There are those in society that don’t want our kids learning critical thinking and logic. It could cause people to abandon or change their religion, for example.
The report concludes that persons are not thinking clearly because they “couldn’t determine the cause of an increase in neighborhood crime”? Since no one really agrees on that from sociologists to criminologists, isn’t it a bit of a steep requirement to force a bunch of undergrads to determine something that 40 years of thought leaders have been unable to understand?
Understanding the fundamental CAUSE of some thing is a difficult proposition. If we can understand the relevant factors in the causal situation, we have often gotten somewhere.
I basically posted what you asked over at TGOS … why are we blaming kids now? Charter schools aren’t the answer .. but that’s what all the clowns on TV will say
Try to teach critical thinking in a K-12 environment sometime. Just try it.
The next school board meeting you will feel the full force of parental outrage. Because when you start to teach kids how to sift “fact from opinion” they start questioning their parents. And parents get mad because the teachers are teaching their kids to “talk back” at them. You can sneak some critical thinking in at various places, but it better not lead to the kid questioning his parents’ politics (or, Grod forbid, religion).

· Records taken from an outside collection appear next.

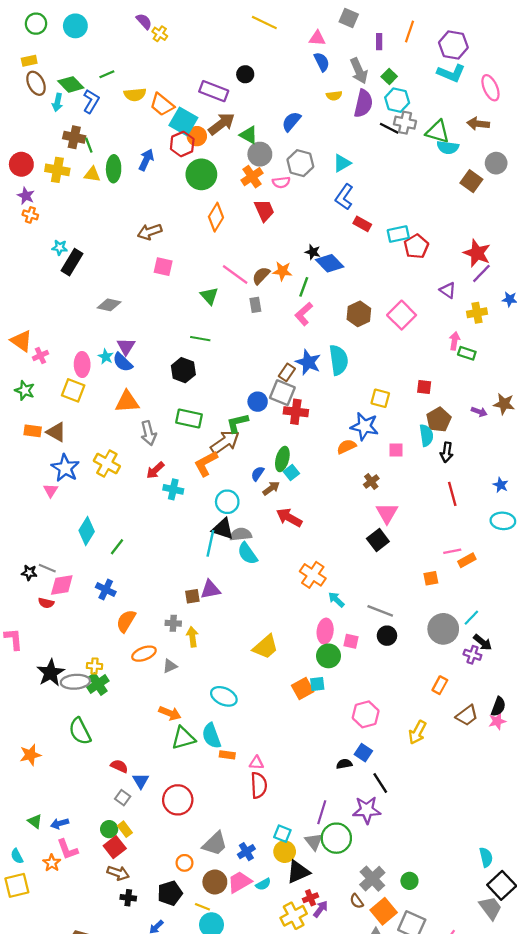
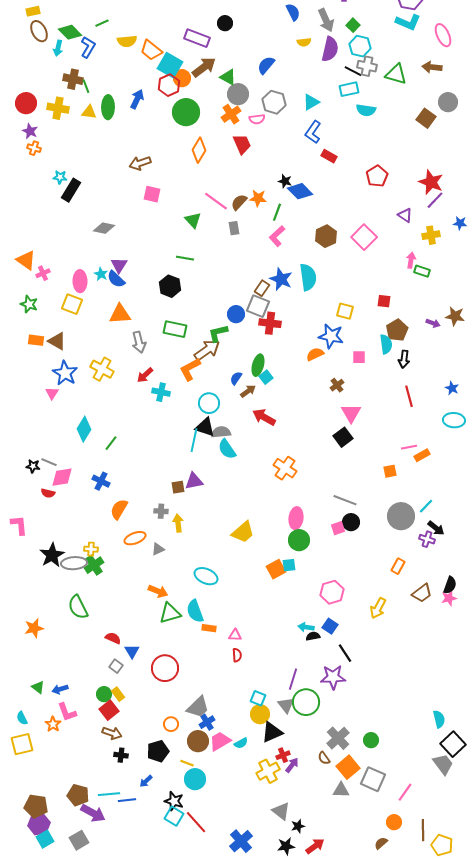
cyan semicircle: (448, 147) -> (366, 110), moved
cyan rectangle: (398, 234) -> (349, 89), moved
cyan arrow: (336, 600) -> (306, 627), moved, turned -35
pink square: (351, 641) -> (338, 528), moved, turned -32
red semicircle: (259, 785) -> (237, 655), size x0.6
blue cross: (246, 852) -> (207, 722), moved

Let’s not even get started on the atrocious state of American History in K-12, where the only way you can teach something approaching history rather than propaganda is in advanced placement classes where parents are more concerned about their kids getting college credit than they are about their kids learning some uncomfortable facts about our country.
K-12 education in this country is a mess. And it isn’t just the public schools – private schools are just as bad. Some of them are worse because the parents have specifically put their kids into private school to learn the “right” things and any deviation from that gets the kid yanked out of school – which puts pressure on the administration to make sure they don’t lose those tuition dollars.
Excellent comment, right on point, although for American History parents have to share some blame with interfering politicians, I think.